To commemorate this historic moment (November 22, 1963), we’ve assembled a host of “assassination-report” newspapers from all over the country. They are viewable at: JFK Assassination.
The “New York Journal American” newspaper of Nov. 22, 1963 did this “Extra” edition reporting Kennedy’s assassination. Making this issue a bit of a curiosity is the photo which accompanies the headline, as it shows a smiling Lyndon B. Johnson, a laughing Mrs. Johnson, and a smiling Jackie Kennedy. The photo was almost assuredly planned to accompany another story about their visit to Dallas but that edition was interrupted to quickly produce this “Extra” with the breaking news of the assassination. The photo was not replaced in the haste of getting the edition on the streets, producing this rather bizarre photo/headline combination which gives the appearance of a joyful reaction to the news that JFK had been assassinated.
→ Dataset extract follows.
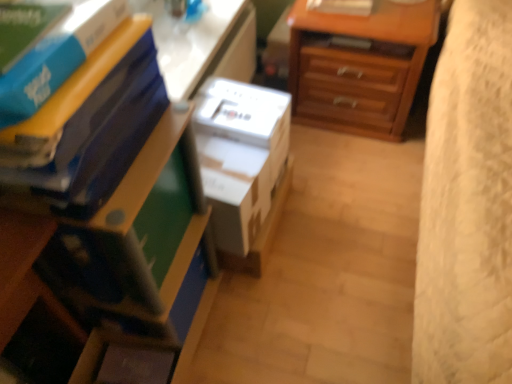 How much space does matte blue paperback book at left, the second paperback book in the back-to-front sequence, occupy horizontally?

matte blue paperback book at left, the second paperback book in the back-to-front sequence, is 12.07 inches in width.

Where is `blue matte book at upper left, the 1th paperback book in the front-to-back sequence`? blue matte book at upper left, the 1th paperback book in the front-to-back sequence is located at coordinates (57, 58).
One of the interesting opportunities newspapers present is the ability to read news with hindsight. The early edition of the “Dallas Times-Herald” newspaper of Nov. 22, 1963 (see below), the edition prior to the later edition reporting the assassination, has much coverage of JFK’s visit to Texas and the excitement around his planned visit to Dallas later that day. One ironic headline on the front page reads: “Secret Service Sure All Secure” with the article providing much detail on the security efforts to make for a safe visit to Dallas.